Değişim, Statükoculuğun toplumsal kıskaç olmasını engelleyecek nitelikte olmalıdır.
Kısaca değişim, küreselleşmiş dünyada, uygar dünya ailesi ile olan bağını güçlendirmelidir.
* * *
Referanduma bir aydan az kaldığı bu günlerde, siyasilerin hala nelerin nasıl değişeceğini, neden böyle bir değişime gidilmek istendiğini topluma anlatmak yerine, birbirlerine hakaret etmeyi seçmeleri en büyük talihsizlik olarak karşımızda durmaktadır.
* * *
Hiç birimiz, demokrasinin ve hukukun denetimindeki değişime karşı çıkamayız.
Bunun belirleyicisi demokrasinin ve hukukun evrensel değerleri olmalıdır.
* * *
16 Nisanda referanduma sunulan, yeni Anayasa değişikliğinin halka sunumunun sınıfta kaldığını söylemek mümkündür.
Değişimlerin yaşama geçirilebilmesi, önemli ölçüde değişimi sunanların, bu değişimi tartışanların tavırlarına bağlı olduğunu görüyoruz.
* * *
Dünyanın her yerinde değişim, toplumsal sancıların nedeni olmuştur.
- Bu sancıların ağrı kesicisi, değişimi anlatanların tavırlarıdır.
- Bu sancıların ağrı kesicisi, demokrasidir hukuktur.
- Bu sancıların sebebi, benim söylediklerimin dışındakilerin tamamı tehlikedir demektir.

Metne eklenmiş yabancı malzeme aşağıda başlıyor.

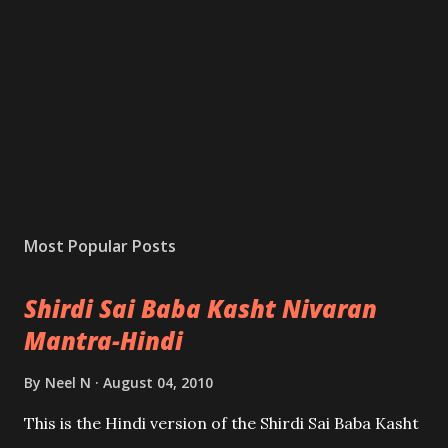
Most Popular Posts
Shirdi Sai Baba Kasht Nivaran
Mantra-Hindi
By
Neel N
August 04, 2010
This is the Hindi version of the Shirdi Sai Baba Kasht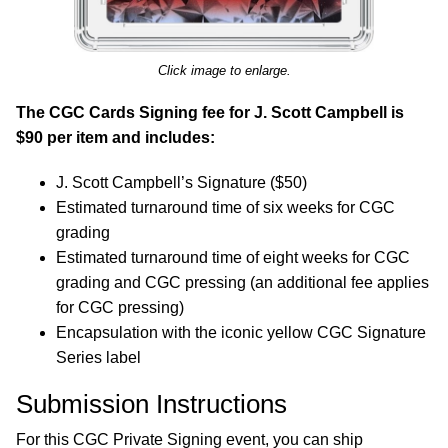
Click image to enlarge.
The CGC Cards Signing fee for J. Scott Campbell is
$90 per item and includes:
J. Scott Campbell’s Signature ($50)
Estimated turnaround time of six weeks for CGC
grading
Estimated turnaround time of eight weeks for CGC
grading and CGC pressing (an additional fee applies
for CGC pressing)
Encapsulation with the iconic yellow CGC Signature
Series label
Submission Instructions
For this CGC Private Signing event, you can ship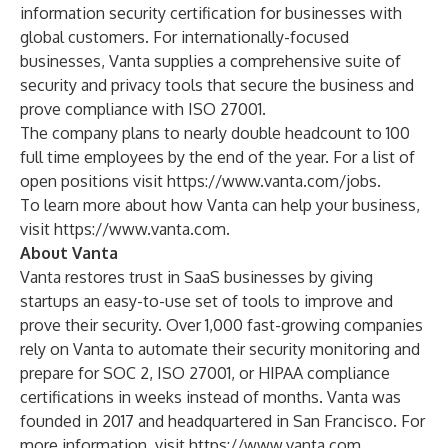
information security certification for businesses with
global customers. For internationally-focused
businesses, Vanta supplies a comprehensive suite of
security and privacy tools that secure the business and
prove compliance with ISO 27001.
The company plans to nearly double headcount to 100
full time employees by the end of the year. For a list of
open positions visit
https://www.vanta.com/jobs
.
To learn more about how Vanta can help your business,
visit
https://www.vanta.com
.
About Vanta
Vanta restores trust in SaaS businesses by giving
startups an easy-to-use set of tools to improve and
prove their security. Over 1,000 fast-growing companies
rely on Vanta to automate their security monitoring and
prepare for SOC 2, ISO 27001, or HIPAA compliance
certifications in weeks instead of months. Vanta was
founded in 2017 and headquartered in San Francisco. For
more information, visit
https://www.vanta.com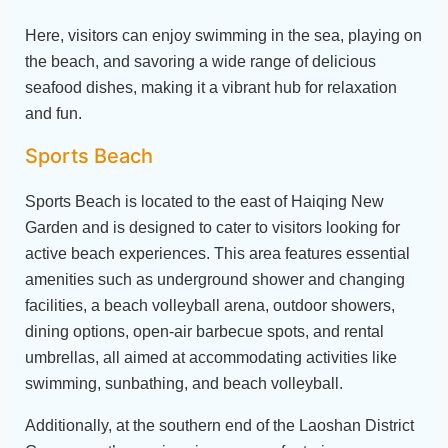
Here, visitors can enjoy swimming in the sea, playing on
the beach, and savoring a wide range of delicious
seafood dishes, making it a vibrant hub for relaxation
and fun.
Sports Beach
Sports Beach is located to the east of Haiqing New
Garden and is designed to cater to visitors looking for
active beach experiences. This area features essential
amenities such as underground shower and changing
facilities, a beach volleyball arena, outdoor showers,
dining options, open-air barbecue spots, and rental
umbrellas, all aimed at accommodating activities like
swimming, sunbathing, and beach volleyball.
Additionally, at the southern end of the Laoshan District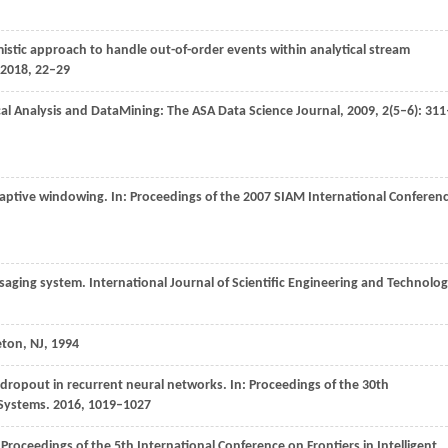
mistic approach to handle out-of-order events within analytical stream
2018
, 22–29
ical Analysis and DataMining:
The ASA Data Science Journal
,
2009
,
2
(5–6): 311
daptive windowing. In:
Proceedings of the 2007 SIAM International Conferen
ssaging system.
International Journal of Scientific Engineering and Technolo
eton, NJ
,
1994
f dropout in recurrent neural networks. In:
Proceedings of the 30th
 Systems
.
2016
, 1019–1027
:
Proceedings of the 5th International Conference on Frontiers in Intelligent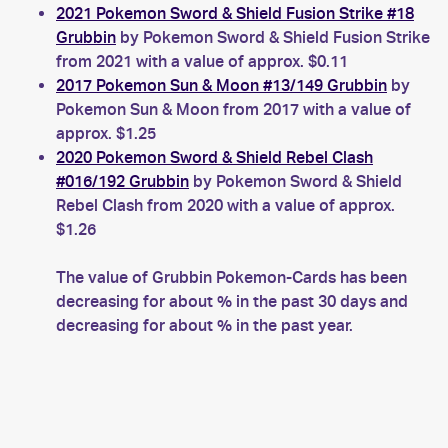
2021 Pokemon Sword & Shield Fusion Strike #18
Grubbin
by Pokemon Sword & Shield Fusion Strike
from 2021 with a value of approx. $0.11
2017 Pokemon Sun & Moon #13/149 Grubbin
by
Pokemon Sun & Moon from 2017 with a value of
approx. $1.25
2020 Pokemon Sword & Shield Rebel Clash
#016/192 Grubbin
by Pokemon Sword & Shield
Rebel Clash from 2020 with a value of approx.
$1.26
The value of Grubbin Pokemon-Cards has been
decreasing for about % in the past 30 days and
decreasing for about % in the past year.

- Bu sancıların sebebi, demokrasinin yok edileceği, hukukun adil işlemeyeceği korkusudur.
Bu sancıların ağrı kesicisi ise, demokrasinin ve hukukun teminat olarak gösterilebilmesidir.
* * *
Değişimden beklediğimiz ise,
1. Özgür birey olabilmenin önünde engel olmamasıdır.
2. Örgütlü toplum olmanın önünde engel olmamasıdır.
3. Bu değişimin değişime açık olmasıdır.
4. Demokrasiden, insan haklarından ve hukuktan taviz vermemesidir.
5. Demokrasi ve hukuk böyle bir değişimin teminatı olarak gösterilmesidir.